O presidente do PSD afirmou este sábado que é o primeiro-ministro que “tem a obrigação” de aprovar os compromissos internacionais do Estado, caso dos apoios à Grécia e Turquia, e mostrar que tem uma maioria compatível com esses compromissos.

Hoje, até assistimos a uma situação absurda, que é ver o primeiro-ministro, em Paris, queixar-se da falta de responsabilidade do PSD por causa de dois dispositivos orçamentais que respeitam a compromissos externos do Estado português.

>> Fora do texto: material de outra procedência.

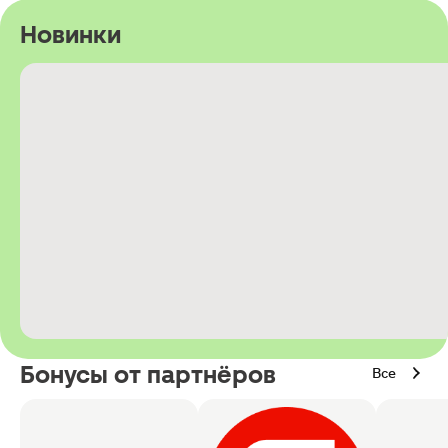
Новинки
Бонусы от партнёров
Все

O primeiro-ministro acha que é o PSD que tem a obrigação de os aprovar”, afirmou Pedro Passos Coelho, em Boticas.

E acrescentou: “eu julgo que é o primeiro-ministro que tem a obrigação de os aprovar, porque na altura em que constituiu o Governo, o primeiro-ministro disse que tinha uma maioria coesa, duradoura e estável para governar e que isso não punha em causa os compromissos do Estado português, fosse com a NATO, com a União Europeia, fosse com os seus parceiros europeus”.

O primeiro-ministro, António Costa, considerou, em Paris, que seria "absolutamente irresponsável" da parte do PSD votar contra compromissos internacionais do Estado português assumidos pelo Governo anterior, caso dos apoios à Grécia e à Turquia.

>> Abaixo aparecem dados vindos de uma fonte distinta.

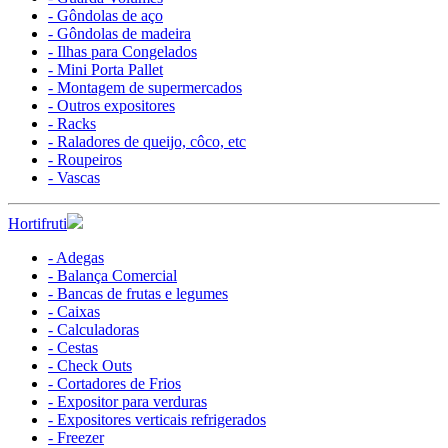
- Gôndolas de aço
- Gôndolas de madeira
- Ilhas para Congelados
- Mini Porta Pallet
- Montagem de supermercados
- Outros expositores
- Racks
- Raladores de queijo, côco, etc
- Roupeiros
- Vascas
Hortifruti
- Adegas
- Balança Comercial
- Bancas de frutas e legumes
- Caixas
- Calculadoras
- Cestas
- Check Outs
- Cortadores de Frios
- Expositor para verduras
- Expositores verticais refrigerados
- Freezer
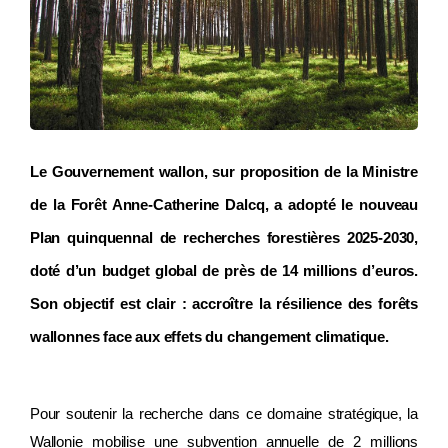
Le Gouvernement wallon, sur proposition de la Ministre
de la Forêt Anne-Catherine Dalcq, a adopté le nouveau
Plan quinquennal de recherches forestières 2025-2030,
doté d’un budget global de près de 14 millions d’euros.
Son objectif est clair : accroître la résilience des forêts
wallonnes face aux effets du changement climatique.
Pour soutenir la recherche dans ce domaine stratégique, la
Wallonie mobilise une subvention annuelle de 2 millions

O parlamento português poderá aprovar ajudas à Grécia e à Turquia, inscritas no Orçamento, devido a um possível voto contra por parte do PCP, BE e PSD.

Eu acho que o doutor António Costa, com a sua boa capacidade negocial, tem aqui uma boa prova para mostrar ao país que ele tinha razão e de que a maioria que tem não é incompatível com a assunção dos compromissos internacionais do Estado português e conseguir que a maioria que o apoia, o PCP e o BE, sejam solidários com o PS e com o Governo, aprovando esses compromissos que são compromissos do Estado”, frisou Passos Coelho.

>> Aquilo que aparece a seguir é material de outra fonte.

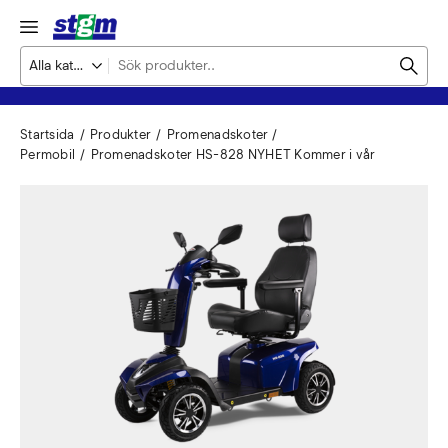
Startsida
Produkter
Promenadskoter /
Permobil
Promenadskoter HS-828 NYHET Kommer i vår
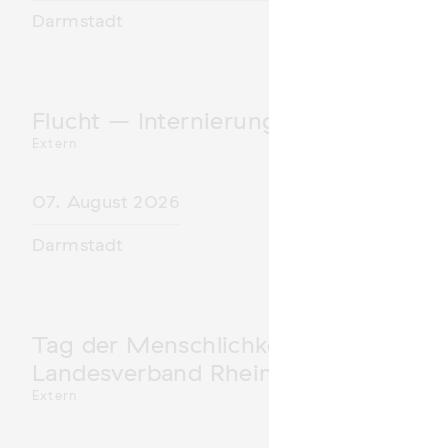
Darmstadt
Flucht – Internierung – Deportatio
Extern
07. August 2026
Darmstadt
Tag der Menschlichkeit Verband Deu
Landesverband Rheinland-Pfalz nimm
Extern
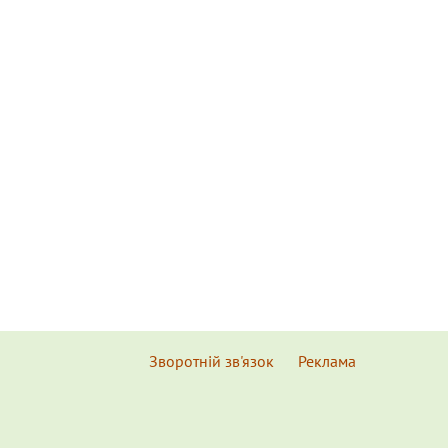
Зворотній зв'язок
Реклама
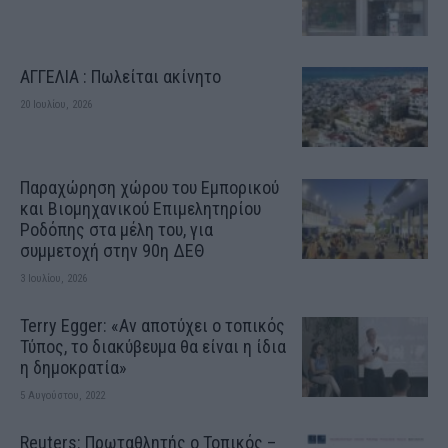
ΑΓΓΕΛΙΑ : Πωλείται ακίνητο
20 Ιουλίου, 2026
Παραχώρηση χώρου του Εμπορικού
και Βιομηχανικού Επιμελητηρίου
Ροδόπης στα μέλη του, για
συμμετοχή στην 90η ΔΕΘ
3 Ιουλίου, 2026
Terry Egger: «Αν αποτύχει ο τοπικός
Τύπος, το διακύβευμα θα είναι η ίδια
η δημοκρατία»
5 Αυγούστου, 2022
Reuters: Πρωταθλητής ο Τοπικός –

De acordo com o líder do PSD, “um Governo que queira cumprir tais compromissos deve estar em condições de o poder garantir aos seus parceiros e aos portugueses”.

Passos Coelho participou na sessão de encerramento do colóquio “Uma economia comprometida com o território e com a coesão territorial”, organizado pela concelhia do PSD de Boticas.

País precisa de mais ação e menos espetáculo

Pedro Passos Coelho, defendeu que é preciso que haja no país mais ação e menos espetáculo e criticou as reversões de políticas por parte do novo Governo.

O líder do PSD aproveitou para criticar o Governo de António Costa no que diz respeito à reversão de algumas políticas que estavam a ser implementadas pelo anterior executivo PSD-CDS, como por exemplo, a fusão no setor das águas.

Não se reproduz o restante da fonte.